Recruitment procedures were not always robust and the provider did not always have all the required information relating to staff. However, the registered manager took immediate action. Following the inspection they provided us with evidence of the required information and improvements they had made to the recruitment process.

Risks to people’s well-being were assessed and guidance provided for staff to minimise risks. However, the management plan for the risks related to moving and positioning one person was not sufficiently detailed to ensure their safety. This was reviewed immediately and an updated management plan made available to staff.

People received support with their medicines when they required it and there was a system in place to manage medicines safely. There were sufficient staff deployed to provide safe and effective support to people.

Staff received training to ensure they had the skills to care for people safely and effectively. They were knowledgeable and showed awareness of how to keep people safe. They understood the policies and procedures used to safeguard people.

People’s right to make decisions was protected. People and where appropriate their relatives and other professionals had been involved in making decisions about their care. Staff understood their responsibilities in relation to gaining consent before providing support and care. People were supported to have maximum choice and control of their lives and staff supported them in the least restrictive way possible, the policies and systems in the service supported this practice .

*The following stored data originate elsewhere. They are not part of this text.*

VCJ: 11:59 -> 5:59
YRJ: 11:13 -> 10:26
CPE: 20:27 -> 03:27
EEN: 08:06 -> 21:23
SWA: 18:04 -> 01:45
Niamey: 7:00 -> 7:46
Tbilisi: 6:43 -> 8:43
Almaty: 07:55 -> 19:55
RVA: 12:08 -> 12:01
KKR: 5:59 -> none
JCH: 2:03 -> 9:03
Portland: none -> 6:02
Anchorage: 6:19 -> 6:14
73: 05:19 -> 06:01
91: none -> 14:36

People were treated with kindness and compassion. Staff were respectful and people’s dignity was protected. People were supported to be as independent as possible.

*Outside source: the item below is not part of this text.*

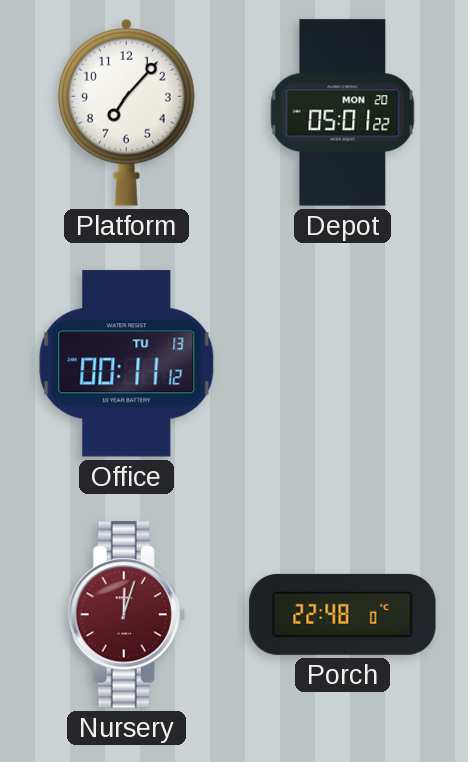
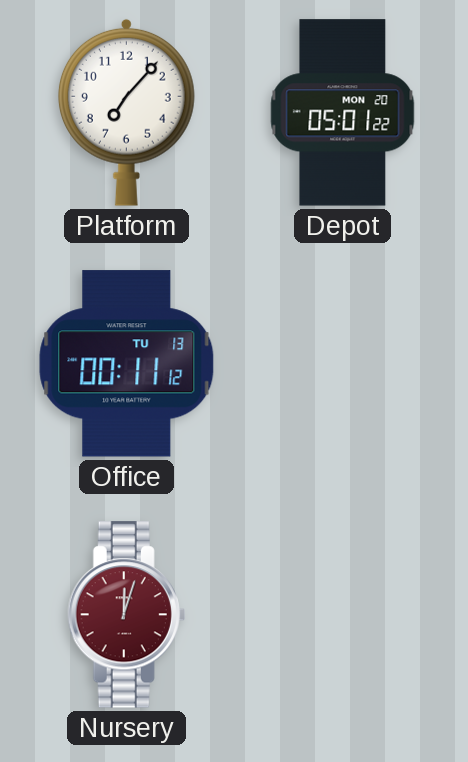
Porch: 22:48 -> none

Staff were kept up to date with information concerning people or changes to their support. Staff contacted health or social care professionals to seek advice when concerns were identified regarding a person’s well-being. People were supported to maintain a balanced diet and have sufficient to eat.

There was an open culture in the service. Staff were comfortable to approach the registered manager for advice and guidance. Staff felt supported, they had regular meetings with their manager and were provided with appropriate training. They said they were listened to and were confident action would be taken promptly to manage any concerns raised.

Regular feedback was obtained from people using the service. The quality of the service was monitored through a system of audits, which were used to make improvements. A complaints policy was available and people were made aware of it. No complaints had been received in the last year.